Plus particulièrement, les concepts fédérateurs de la sociologie boudieusienne - habitus et pratique, avec la polysémie inhérente à l'usage de ce dernier terme, posent de par leur rapprochement la question du rapport entre sujet et objet au cœur de notre recherche. Ce type de rapprochement chez Bourdieu, a priori paradoxal, tout comme le rapport qu'il entretient avec les interactionnistes et autres phénoménologues, ne constitue nullement un simple paradoxe révélateur des limites de la sociologie de l’auteur mais bien, comme c’est souvent le cas dans les contributions théoriques importantes, un noeud de sens brut.

La sociologie de Bourdieu s'inscrit dans la dialectique centrale à la présente thèse:

La sociologie d'aujourd'hui est pleine de fausses oppositions, que mon travail m'amène à dépasser -sans que je me donne ce dépassement pour projet. Ces oppositions sont des divisions réelles du champ sociologique; elles ont un fondement social, mais elles n'ont aucun fondement scientifique. Prenons les plus évidentes, comme l'opposition entre théoriciens et empiristes, ou bien entre le structuralisme et certaines formes de phénoménologie. Toutes ces oppositions (et il y en a beaucoup d'autres) me paraissent tout à fait fictives et en même temps dangereuses. (1987 : 47)

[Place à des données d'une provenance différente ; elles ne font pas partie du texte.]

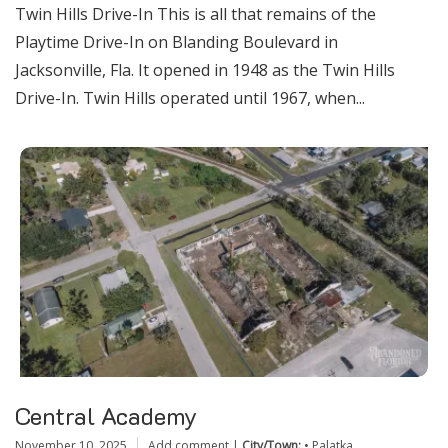
Twin Hills Drive-In This is all that remains of the
Playtime Drive-In on Blanding Boulevard in
Jacksonville, Fla. It opened in 1948 as the Twin Hills
Drive-In. Twin Hills operated until 1967, when...
Central Academy
November 10, 2025
Add comment
|
City/Town:
•
Palatka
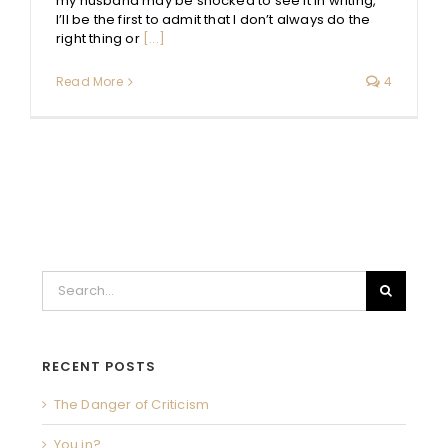
my husband may be shocked to see it in writing,
I’ll be the first to admit that I don’t always do the
right thing or
[...]
Read More
4
Search
for:
RECENT POSTS
The Danger of Criticism
You in?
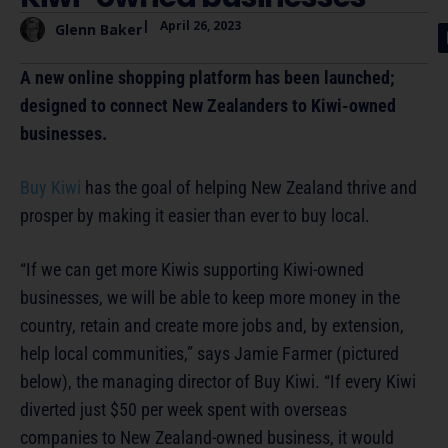
|
April 26, 2023
Glenn Baker
A new online shopping platform has been launched;
designed to connect New Zealanders to Kiwi-owned
businesses.
Buy Kiwi
has the goal of helping New Zealand thrive and
prosper by making it easier than ever to buy local.
“If we can get more Kiwis supporting Kiwi-owned
businesses, we will be able to keep more money in the
country, retain and create more jobs and, by extension,
help local communities,” says Jamie Farmer (pictured
below), the managing director of Buy Kiwi. “If every Kiwi
diverted just $50 per week spent with overseas
companies to New Zealand-owned business, it would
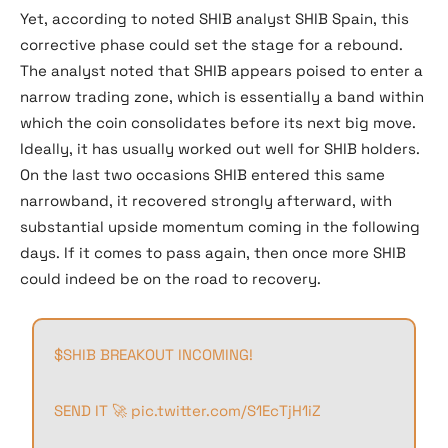
Yet, according to noted SHIB analyst SHIB Spain, this
corrective phase could set the stage for a rebound.
The analyst noted that SHIB appears poised to enter a
narrow trading zone, which is essentially a band within
which the coin consolidates before its next big move.
Ideally, it has usually worked out well for SHIB holders.
On the last two occasions SHIB entered this same
narrowband, it recovered strongly afterward, with
substantial upside momentum coming in the following
days. If it comes to pass again, then once more SHIB
could indeed be on the road to recovery.
$SHIB
BREAKOUT INCOMING!
SEND IT 🚀
pic.twitter.com/S1EcTjH1iZ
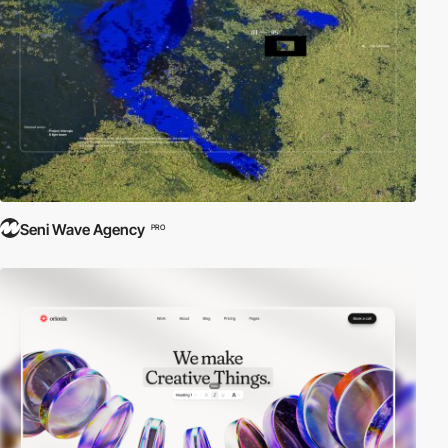
Seni Wave Agency
PRO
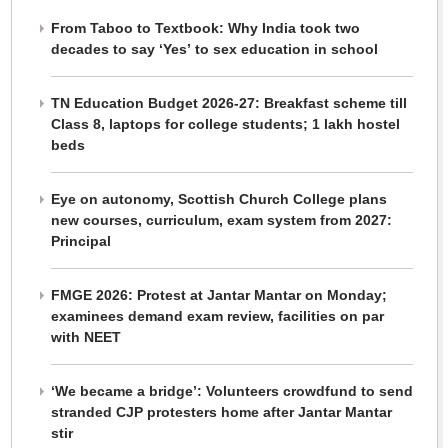
From Taboo to Textbook: Why India took two
decades to say ‘Yes’ to sex education in school
TN Education Budget 2026-27: Breakfast scheme till
Class 8, laptops for college students; 1 lakh hostel
beds
Eye on autonomy, Scottish Church College plans
new courses, curriculum, exam system from 2027:
Principal
FMGE 2026: Protest at Jantar Mantar on Monday;
examinees demand exam review, facilities on par
with NEET
‘We became a bridge’: Volunteers crowdfund to send
stranded CJP protesters home after Jantar Mantar
stir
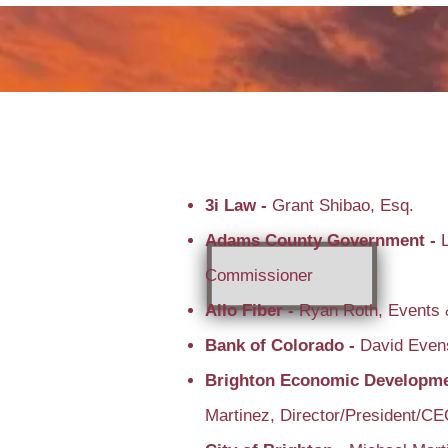
3i Law -
Grant Shibao, Esq.
Adams County Government -
Commissioner
Allo Fiber -
Ryan Roth, Events 
Bank of Colorado -
David Even
Brighton Economic Developme
Martinez, Director/President/C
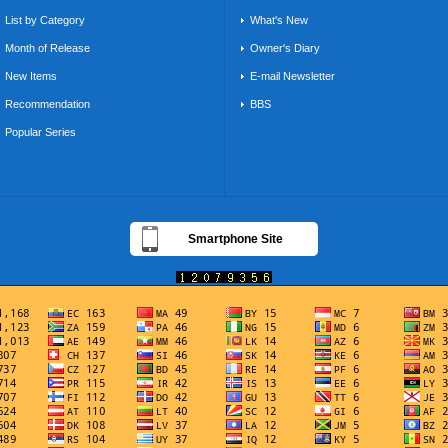
List by Category
What's New
Month of Release
Owner's Diary
New Items
E-mail Newsletter
Recommendation
BBS
Popular Series
Smartphone Site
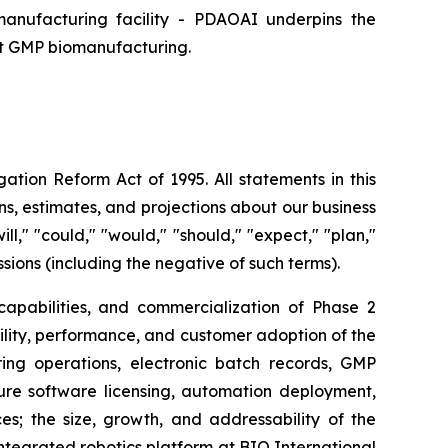
manufacturing facility - PDAOAI underpins the
nt GMP biomanufacturing.
ation Reform Act of 1995. All statements in this
s, estimates, and projections about our business
l," "could," "would," "should," "expect," "plan,"
essions (including the negative of such terms).
 capabilities, and commercialization of Phase 2
tility, performance, and customer adoption of the
ng operations, electronic batch records, GMP
ure software licensing, automation deployment,
; the size, growth, and addressability of the
egrated robotics platform at BIO International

Cet appui sur la sociologie de Bourdieu permet, à l’instar du sociologue, d’affirmer l’importance des mécanismes de production/reproduction sociale en même temps que la nécessité de leur analyse fine par une sociologie de proximité, qui conserve cependant une

posture externaliste, par modestie épistémologique39. Elle permet en outre d’élucider les

conditions épistémologiques d'analyse du rapport entre l’individuel et le social pour le cas de figure qu’est l’intervention.

Notre théorie du social puise également dans la sociologie de Giddens, plus précisément dans la partie la plus ancienne de son œuvre, soit sa théorie de la structuration. Celle-ci pose également la question du rapport entre le social, le structurel, et le particulier, les agents. Cette théorie estime, entre autres, que les règles et normes sont comme des «techniques ou des procédures généralisables employées dans l'actualisation et la reproduction des pratiques sociales» (Giddens, 1987 : 70). La sociologie de Giddens telle que formulée dans l’ouvrage cité permet de s'émanciper de l'aporie de structures sans acteurs et d'acteurs hors structures en proposant une théorie du processus de structuration posant le rapport dynamique entre acteurs et structures au principe de la reproduction sociale. Elle permet alors de réfléchir ensemble actualisation et reproduction des pratiques sociales.

Une des intuitions centrales à notre recherche réside précisément dans cette posture analytique externaliste et de proximité ciblant des lieux dans l’espace social où le rapport individuel/social se joue dans un contexte observable, conceptuellement objectivable, bref, dans ce qu'il est possible de nommer une situation sociale. D’ailleurs, les pratiques professionnelles dans les métiers relationnels sont notamment expérimentées dans le cadre d'une relation sociale in situ porteuse et marquée de rapports sociaux. Ces rapports sociaux sont inscrits dans un rapport certes éminemment subjectif, si l’on s’en tient au sens commun et à l’idéologie professionnaliste de référence. Mais la question ici n’est pas d’évacuer l’intersubjectivité mais bien de saisir cette situation sociale intersubjective comme lieu et moment privilégiés d’observation de l'objet de recherche de cette thèse et, plus fondamentalement, de réalisation de l’intervention sociale.